=== Task to carry out ===
Write out the listing below in its entirety, minus the pictures, without changing a word.

##########

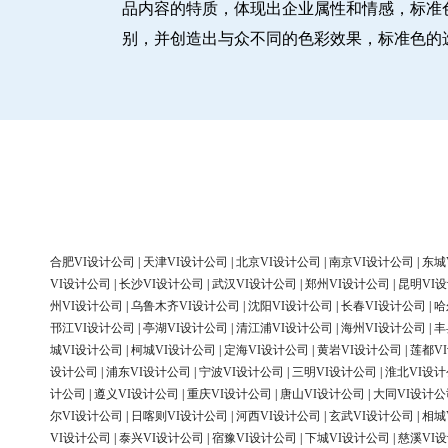
品内容的特质，体现出企业属性和情感，标准
别，并创造出与众不同的色彩效果，标准色的
合肥VI设计公司
|
天津VI设计公司
|
北京VI设计公司
|
南京VI设计公司
|
东城
VI设计公司
|
长沙VI设计公司
|
武汉VI设计公司
|
郑州VI设计公司
|
昆明VI
州VI设计公司
|
乌鲁木齐VI设计公司
|
沈阳VI设计公司
|
长春VI设计公司
|
哈
邗江VI设计公司
|
亭湖VI设计公司
|
清江浦VI设计公司
|
海州VI设计公司
|
丰
城VI设计公司
|
柯城VI设计公司
|
定海VI设计公司
|
黄岩VI设计公司
|
莲都V
设计公司
|
浦东VI设计公司
|
宁波VI设计公司
|
三明VI设计公司
|
淮北VI设
计公司
|
遵义VI设计公司
|
重庆VI设计公司
|
唐山VI设计公司
|
大同VI设计公
尔VI设计公司
|
日喀则VI设计公司
|
河西VI设计公司
|
玄武VI设计公司
|
相城
VI设计公司
|
泰兴VI设计公司
|
宿豫VI设计公司
|
下城VI设计公司
|
慈溪VI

##########

=== Exercise response ===
品内容的特质，体现出企业属性和情感，标准
别，并创造出与众不同的色彩效果，标准色的
合肥VI设计公司
|
天津VI设计公司
|
北京VI设计公司
|
南京VI设计公司
|
东城
VI设计公司
|
长沙VI设计公司
|
武汉VI设计公司
|
郑州VI设计公司
|
昆明VI
州VI设计公司
|
乌鲁木齐VI设计公司
|
沈阳VI设计公司
|
长春VI设计公司
|
哈
邗江VI设计公司
|
亭湖VI设计公司
|
清江浦VI设计公司
|
海州VI设计公司
|
丰
城VI设计公司
|
柯城VI设计公司
|
定海VI设计公司
|
黄岩VI设计公司
|
莲都V
设计公司
|
浦东VI设计公司
|
宁波VI设计公司
|
三明VI设计公司
|
淮北VI设
计公司
|
遵义VI设计公司
|
重庆VI设计公司
|
唐山VI设计公司
|
大同VI设计公
尔VI设计公司
|
日喀则VI设计公司
|
河西VI设计公司
|
玄武VI设计公司
|
相城
VI设计公司
|
泰兴VI设计公司
|
宿豫VI设计公司
|
下城VI设计公司
|
慈溪VI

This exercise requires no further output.